# once, twice... does it matter?



## PlainJoe (Jan 11, 2010)

In our 17 years together My wife confessed to 2 one night sexual encounters. She swears it was just once to both men. We are trying to move on. I don't believe it happened only once with these men. I think she is hiding the truth. Does it matter? 

I think one night stands are more disturbing because it shows that your wife can stray even without emotional feelings to other men.
_Posted via Mobile Device_


----------



## DawnD (Sep 23, 2009)

It matters to me personally, but to my H he thought of it more along the lines of "1 time or 100 times its all the same and always wrong". We are very different that way. I found out he slept with his OW 3 times and each one of them took a piece of my heart in the beginning. And then I realized that she was a w**** and would never be able to take anything from me. And all the sudden the numbers didn't matter anymore.....


----------



## mike1 (Jun 15, 2009)

To me so much depends on the circumstances. Do you know if these encounters happened while she was drunk or anything like that? It's easy to see how a one night stand could happen if that's the case. (which is why I don't think married folk should be out drinking/dancing/partying, etc without the other spouse present always!). Now if not then that's not to say a woman couldn't have a momentary moment of weakness like a man could I suppose. 

I can't imagine what you must be feeling. If these encounters happened a long time ago then there's probably less to be concerned with. I don't know how much detail she told you (or how much you want to know) but it might be a good idea to know how this started and how it happened to avoid it in the future if at all possible. 

Were these old boyfriends on facebook for example? if so then she needs to 'unfriend' any males in her friends list that aren't family or 100% vetted by you. 

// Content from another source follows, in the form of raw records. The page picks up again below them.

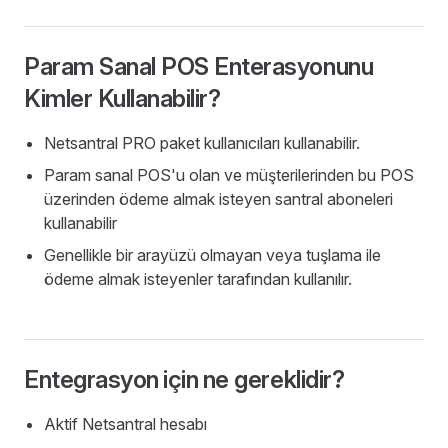
Param Sanal POS Enterasyonunu
Kimler Kullanabilir?
Netsantral PRO paket kullanıcıları kullanabilir.
Param sanal POS'u olan ve müşterilerinden bu POS
üzerinden ödeme almak isteyen santral aboneleri
kullanabilir
Genellikle bir arayüzü olmayan veya tuşlama ile
ödeme almak isteyenler tarafından kullanılır.
Entegrasyon
için
ne gereklidir?
Aktif Netsantral hesabı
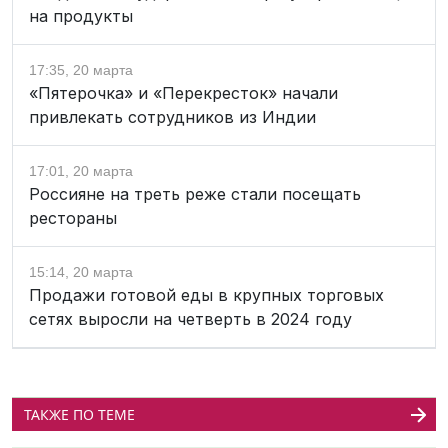
на продукты
17:35, 20 марта
«Пятерочка» и «Перекресток» начали
привлекать сотрудников из Индии
17:01, 20 марта
Россияне на треть реже стали посещать
рестораны
15:14, 20 марта
Продажи готовой еды в крупных торговых
сетях выросли на четверть в 2024 году
ТАКЖЕ ПО ТЕМЕ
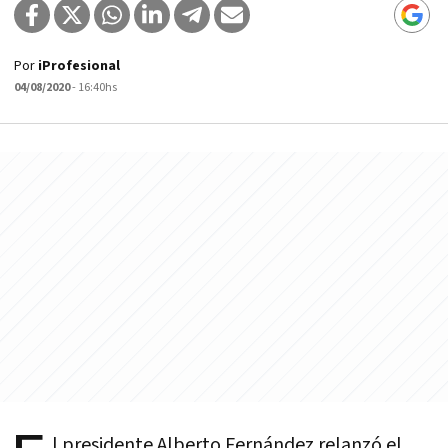
Por
iProfesional
04/08/2020
- 16:40hs
l presidente Alberto Fernández relanzó el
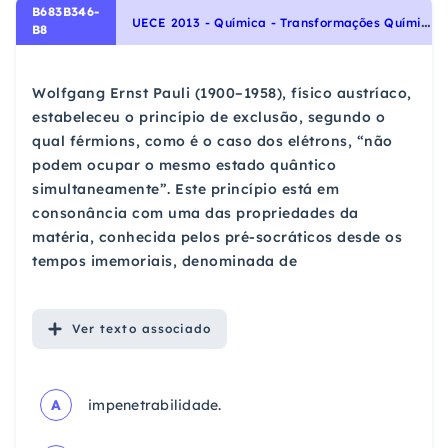
B683B346-
U
ECE 2013 - Química - Transformações Químicas, Teoria Atômica: Modelo atômico de Dalton, Thomson, Rutherford, Rutherford-Bohr
B8
Wolfgang Ernst Pauli (1900–1958), físico austríaco,
estabeleceu o princípio de exclusão, segundo o
qual férmions, como é o caso dos elétrons, “não
podem ocupar o mesmo estado quântico
simultaneamente”. Este princípio está em
consonância com uma das propriedades da
matéria, conhecida pelos pré-socráticos desde os
tempos imemoriais, denominada de
Ver
texto associado
A
impenetrabilidade.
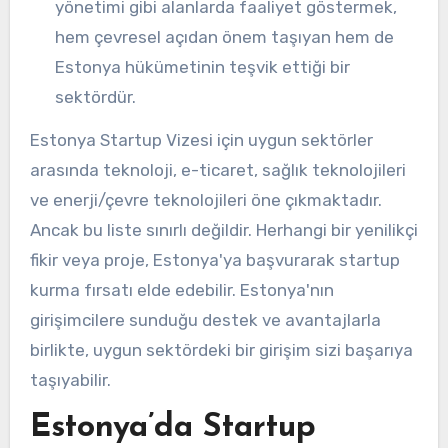
yönetimi gibi alanlarda faaliyet göstermek,
hem çevresel açıdan önem taşıyan hem de
Estonya hükümetinin teşvik ettiği bir
sektördür.
Estonya Startup Vizesi için uygun sektörler
arasında teknoloji, e-ticaret, sağlık teknolojileri
ve enerji/çevre teknolojileri öne çıkmaktadır.
Ancak bu liste sınırlı değildir. Herhangi bir yenilikçi
fikir veya proje, Estonya'ya başvurarak startup
kurma fırsatı elde edebilir. Estonya'nın
girişimcilere sunduğu destek ve avantajlarla
birlikte, uygun sektördeki bir girişim sizi başarıya
taşıyabilir.
Estonya’da Startup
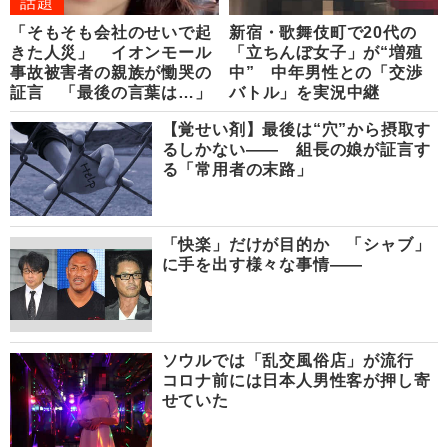
話題
「そもそも会社のせいで起
新宿・歌舞伎町で20代の
きた人災」 イオンモール
「立ちんぼ女子」が“増殖
事故被害者の親族が慟哭の
中” 中年男性との「交渉
証言 「最後の言葉は…」
バトル」を実況中継
【覚せい剤】最後は“穴”から摂取す
るしかない―― 組長の娘が証言す
る「常用者の末路」
「快楽」だけが目的か 「シャブ」
に手を出す様々な事情――
ソウルでは「乱交風俗店」が流行
コロナ前には日本人男性客が押し寄
せていた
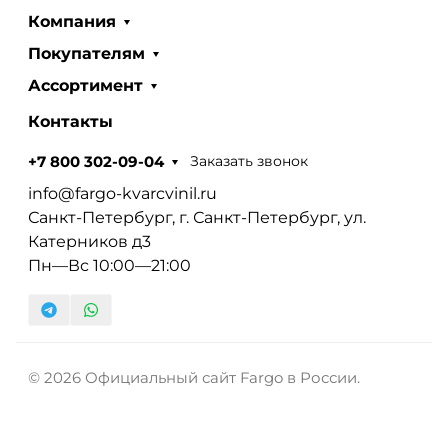
Компания
Покупателям
Ассортимент
Контакты
Заказать звонок
+7 800 302-09-04
info@fargo-kvarcvinil.ru
Санкт-Петербург, г. Санкт-Петербург, ул.
Катерников д3
Пн—Вс 10:00—21:00
© 2026 Официальный сайт Fargo в России.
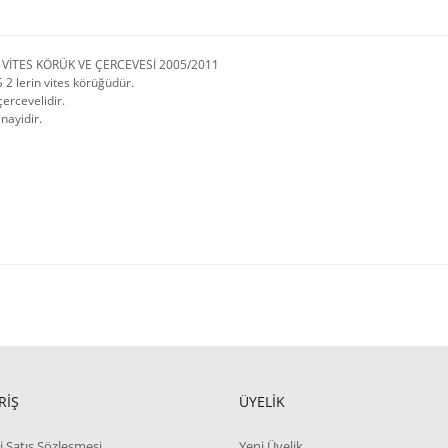
VİTES KÖRÜK VE ÇERCEVESİ 2005/2011
2 lerin vites körüğüdür.
ercevelidir.
nayidir.
RİŞ
ÜYELİK
i Satış Sözleşmesi
Yeni Üyelik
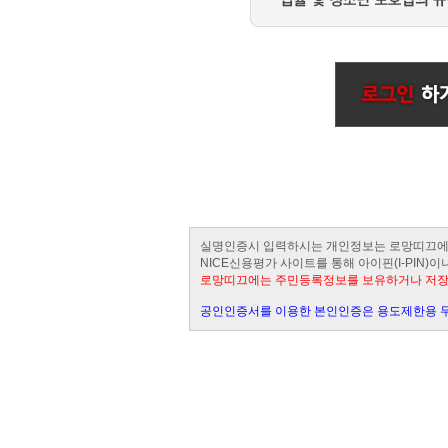
실명인증시 입력하시는 개인정보는 로망띠끄에
NICE신용평가 사이트를 통해 아이핀(I-PIN
로망띠끄에는 주민등록정보를 보유하거나 저
공인인증서를 이용한 본인인증은 용도제한용 무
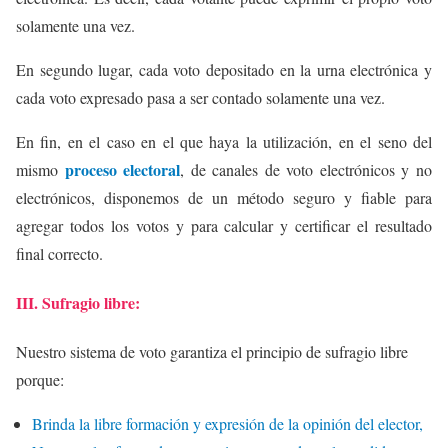
solamente una vez.
En segundo lugar, cada voto depositado en la urna electrónica y
cada voto expresado pasa a ser contado solamente una vez.
En fin, en el caso en el que haya la utilización, en el seno del
proceso electoral
mismo
, de canales de voto electrónicos y no
electrónicos, disponemos de un método seguro y fiable para
agregar todos los votos y para calcular y certificar el resultado
final correcto.
III. Sufragio libre:
Nuestro sistema de voto garantiza el principio de sufragio libre
porque:
Brinda la libre formación y expresión de la opinión del elector,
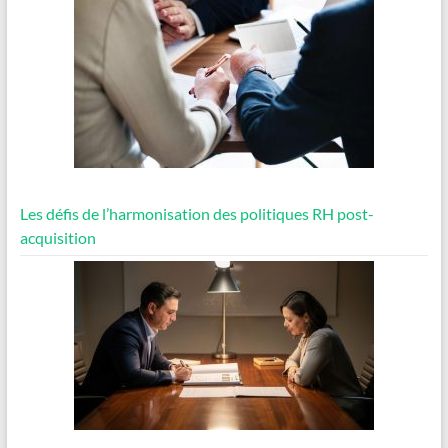
Les défis de l’harmonisation des politiques RH post-
acquisition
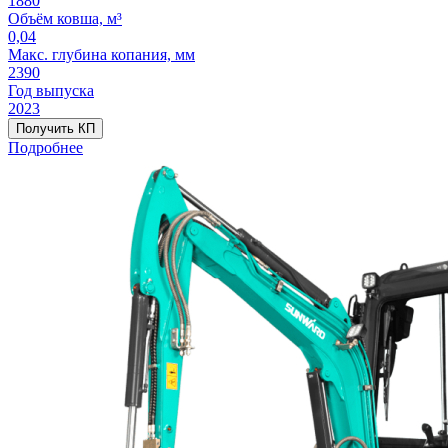
1880
Объём ковша, м³
0,04
Макс. глубина копания, мм
2390
Год выпуска
2023
Получить КП
Подробнее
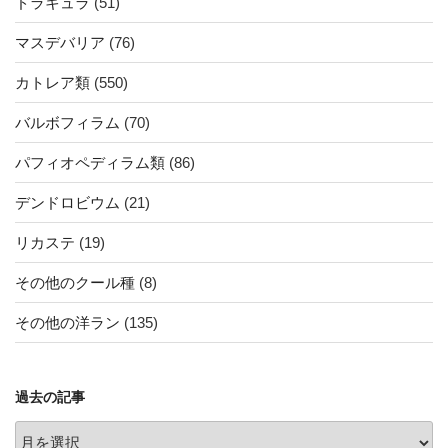
ドラキュラ
(51)
マスデバリア
(76)
カトレア類
(550)
バルボフィラム
(70)
パフィオペディラム類
(86)
デンドロビウム
(21)
リカステ
(19)
その他のクール種
(8)
その他の洋ラン
(135)
過去の記事
過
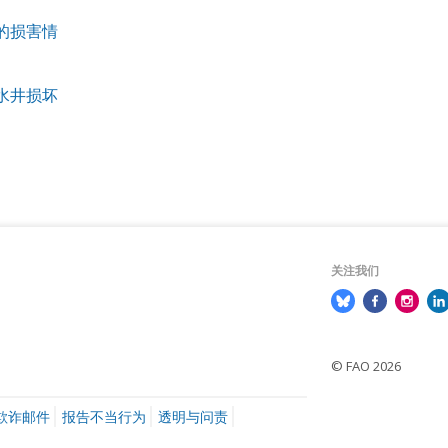
成的损害情
业水井损坏
关注我们
© FAO 2026
欺诈邮件
报告不当行为
透明与问责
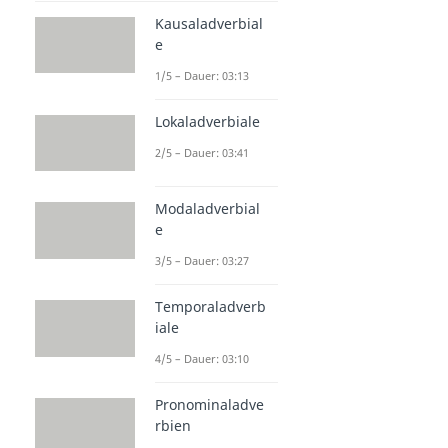
Kausaladverbial
e
1/5 – Dauer: 03:13
Lokaladverbiale
2/5 – Dauer: 03:41
Modaladverbial
e
3/5 – Dauer: 03:27
Temporaladverb
iale
4/5 – Dauer: 03:10
Pronominaladve
rbien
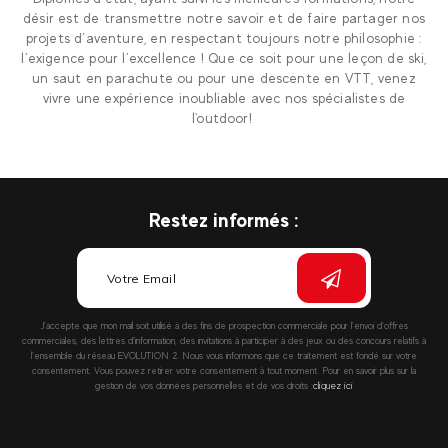
désir est de transmettre notre savoir et de faire partager nos
projets d’aventure, en respectant toujours notre philosophie :
l’exigence pour l’excellence ! Que ce soit pour une leçon de ski,
un saut en parachute ou pour une descente en VTT, venez
vivre une expérience inoubliable avec nos spécialistes de
l'outdoor!
Restez informés :
J’accepte que mon mail soit utilisé à des fins de prospection commerciale pour l’envoi d’offres
commerciales, des lettres d’information, des invitations à participer à des jeux ou des concours relatifs à
l’ensemble du réseau EVOLUTION 2. Nous vous informons que ce traitement est fondé sur votre
consentement. Vous pouvez retirer votre consentement à tout moment. Pour en savoir plus sur la
gestion de vos données personnelles et de vos droits :
cliquez ici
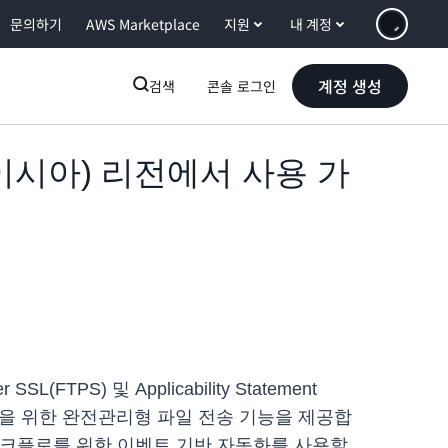
문의하기
AWS Marketplace
지원
내 계정
계정 생성
검색
콘솔 로그인
(말레이시아) 리전에서 사용 가
er SSL(FTPS) 및 Applicability Statement
mazon EFS)을 위한 완전관리형 파일 전송 기능을 제공합
T) 워크플로를 위한 이벤트 기반 자동화를 사용할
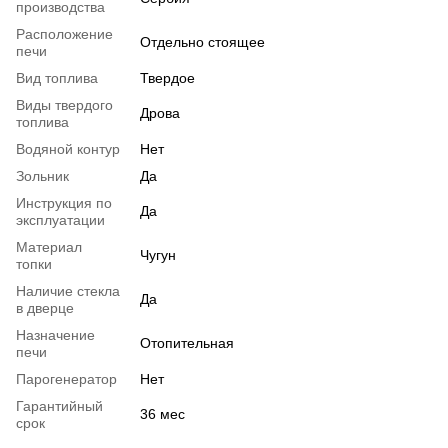
производства
Расположение
Отдельно стоящее
печи
Вид топлива
Твердое
Виды твердого
Дрова
топлива
Водяной контур
Нет
Зольник
Да
Инструкция по
Да
эксплуатации
Материал
Чугун
топки
Наличие стекла
Да
в дверце
Назначение
Отопительная
печи
Парогенератор
Нет
Гарантийный
36 мес
срок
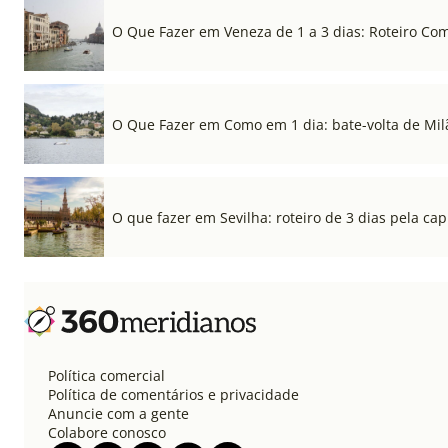
O Que Fazer em Veneza de 1 a 3 dias: Roteiro Co
O Que Fazer em Como em 1 dia: bate-volta de Mil
O que fazer em Sevilha: roteiro de 3 dias pela cap
Política comercial
Política de comentários e privacidade
Anuncie com a gente
Colabore conosco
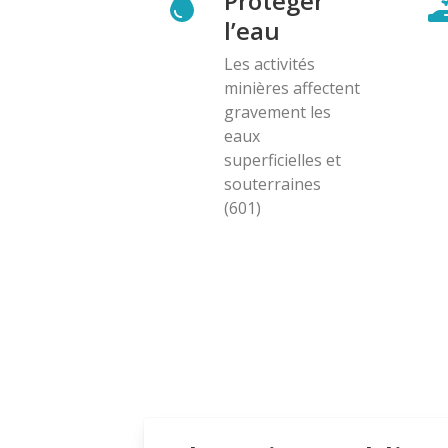
Protéger
l’eau
Les activités
minières affectent
gravement les
eaux
superficielles et
souterraines
(601)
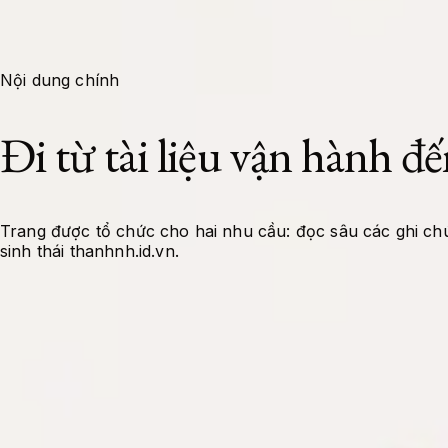
Backend, Frontend, kiến trúc ứng dụng và các framework hiện đại.
Contact
About Me
Docs
Projects
Tools
Nội dung chính
Đi từ tài liệu vận hành đế
Trang được tổ chức cho hai nhu cầu: đọc sâu các ghi chú
sinh thái thanhnh.id.vn.
Tài liệu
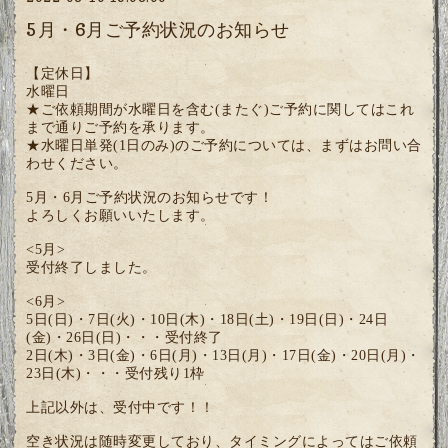
5月・6月ご予約状況のお知らせ
【定休日】
水曜日
★ご依頼期間が水曜日を含む(またぐ)ご予約に関してはこれ
まで通りご予約を承ります。
★水曜日単発(1日のみ)のご予約については、まずはお問い合
わせください。
5月・6月ご予約状況のお知らせです！
よろしくお願いいたします。
<5月>
受付終了しました。
<6月>
5日(日)・7日(火)・10日(木)・18日(土)・19日(日)・24日
(金)・26日(日)・・・受付終了
2日(木)・3日(金)・6日(月)・13日(月)・17日(金)・20日(月)・
23日(木)・・・受付残り1枠
上記以外は、受付中です！！
空き状況は随時変更しており、タイミングによってはご依頼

Was this an encounter after a night of drinking or dancing at a bar? then no more drinking outside the house, dancing, etc without you, period. 

Were these one night encounters preceded by an ongoing 'friendship' i.e. texting, e-mails, etc. Then put a stop to that and make sure it's monitored as much as you decide it needs to be. 

Hopefully her telling you is because she's had to live with the guilt and can't take it because she loves you, wants to be with you and has no desire for anything like that to ever happen again.


----------



## Initfortheduration (Dec 12, 2008)

Yes it matters. Your wife is a serial cheater. Once can possibly be forgiven. Not twice.


----------



## turnera (Jan 22, 2010)

Ask her to take a polygraph. That should settle it.


----------



## stillINshock (Apr 9, 2009)

It only matters if it matters to YOU. Either way, what's done in done. If you don't feel her honesty now, you might never feel it - even if you have it. Its a tough place to be, I know.

A wise poster here once said that those of US who are choosing to stay with 'serial cheaters' can only do one thing: keep yourself happy, keep your spouse happy, and keep your spouse "out of the cafe" - meaning, don't allow the opportunities they have taken advantage of to creep into your life/relationship. 

Its our choice to be with people like this. So for our sanity, we have to add that "keeping them out of the cafe" business to our plates. Otherwise, we are better of leaving. 

Sorry, I think I'm posting more about MY marriage than yours.:scratchhead:


----------



## Affaircare (Jan 11, 2010)

Oh I have a perfect answer. Seriously--it is perfect. 

It matters if you think it matters. 

No seriously--that is the deciding factor. I do know some people who decided that it was not important how many times, one night stand or not, etc. but that they would stay and just never, ever have sex without a condom EVER because the spouse had already proven they were a serial cheater...but in every other way they got along fine and the marriage recovered. 

I do know other people who heard of the second affaire, one night stand or not, and bolted for the door never to look back. Whether they get along fine was of NO MATTER--the partner was sexually immoral.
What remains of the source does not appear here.